Don't get to excited about changing over. These prices on gas, oil and propane will not last. If you are constantly chasing the lowest cost fuel for your heating you will have to spend an awful lot of money on different appliances. If you do, make sure not to sell what you have but put it in storage. This way you won't be kicking yourself later. By next year this time you will be happy again with pellets or wood.


----------



## Bioburner (Dec 29, 2014)

We had to install a secondary heat source to qualify for off peak electricity. Picked up the stove and everything for install but the siding standoff for around $300. Alladin-Dovre 300DV Used as a backup if no electricity. Used now only for Christmas and New years ambiance.


----------



## acammer (Dec 29, 2014)

I have a Napoleon GDS28 that I run on LP in my added on living room where I have no heat ducts from the central air handler for the LP furnace and pellet stove.  I like it for a quick supplement to the coldest room in the house - it's ~22,000BTU of output and warms the room up very quick indeed.  If I let it rip for a while it'll supplement the whole house.  It works without electricity which is a nice bonus as well.

I've done the math and at my current $2.49/gal of LP it costs 71 cents an hour to run (excluding electricity for the distribution fan).  My pellet stove on its highest setting costs 50 cents an hour (again excluding electricity) to operate ($5/40lbs bag).  For comparisons sake, my house requires approximately 500,000BTU a day when it's 25*F ambient outside for 70*F inside.  To heat with pellets that'll cost $10 for the day, with the LP Stove that'll cost $16.13.  If I used the LP furnace with is more efficient I can cut the LP costs to $12.72.  Either way, pellet heat is still the cheapest by a few bucks a day, even with the low price of LP right now.


----------



## Fsappo (Dec 29, 2014)

If you are already getting a "heating rate" on LP..which today may be about $2.00 a gallon, I'd go with LP.  What little bit more you may spend some years on LP over pellets will easily be offset by not driving to get pellets, cleaning the stove, worrying if the power goes out, costly repairs/parts, etc.

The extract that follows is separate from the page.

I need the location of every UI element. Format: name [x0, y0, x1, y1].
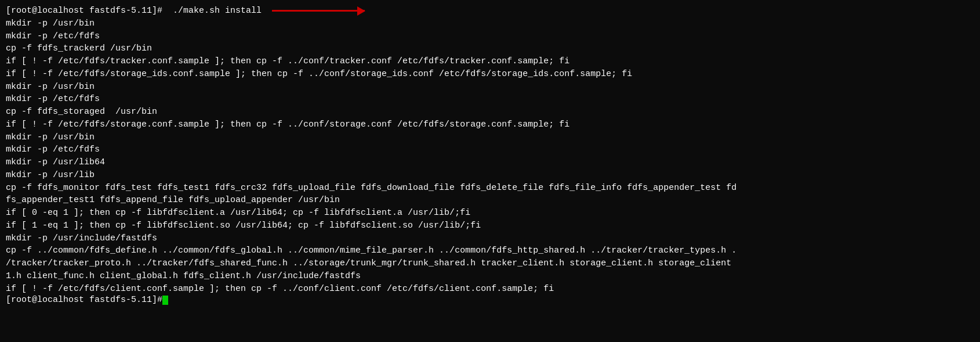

If you do not have propane already and are looking to buy propane simply to service the stove, you can, in some cases pay 50 to 100% more than the "heating" price per gallon.  If that's the case, pellets will save you money, even during the twice a decade pellet price spikes.


----------



## UpStateNY (Dec 30, 2014)

acammer said:


> I have a Napoleon GDS28 that I run on LP in my added on living room where I have no heat ducts from the central air handler for the LP furnace and pellet stove.  I like it for a quick supplement to the coldest room in the house - it's ~22,000BTU of output and warms the room up very quick indeed.  If I let it rip for a while it'll supplement the whole house.  It works without electricity which is a nice bonus as well.
> 
> I've done the math and at my current $2.49/gal of LP it costs 71 cents an hour to run (excluding electricity for the distribution fan).  My pellet stove on its highest setting costs 50 cents an hour (again excluding electricity) to operate ($5/40lbs bag).  For comparisons sake, my house requires approximately 500,000BTU a day when it's 25*F ambient outside for 70*F inside.  To heat with pellets that'll cost $10 for the day, with the LP Stove that'll cost $16.13.  If I used the LP furnace with is more efficient I can cut the LP costs to $12.72.  Either way, pellet heat is still the cheapest by a few bucks a day, even with the low price of LP right now.



Thanks.  I searched for your Napoleon GDS28 and found the following two propane stoves which looked interesting.  Looks like the direct vents like these two require electricity.  And your  B-Vent Napoleon GDS28 does not require electric.  

http://www.efireplacestore.com/npl-gds20.html

http://www.efireplacestore.com/npl-gds26.html

Thanks again


----------



## Bioburner (Dec 30, 2014)

The race to raise efficiency has lead manufactures to install power vents and replace standing pilot lights etc.


----------



## sportbikerider78 (Dec 30, 2014)

I would love an LP heater for my basement.  Please post up what you find out.


----------



## acammer (Dec 30, 2014)

Bioburner said:


> The race to raise efficiency has lead manufactures to install power vents and replace standing pilot lights etc.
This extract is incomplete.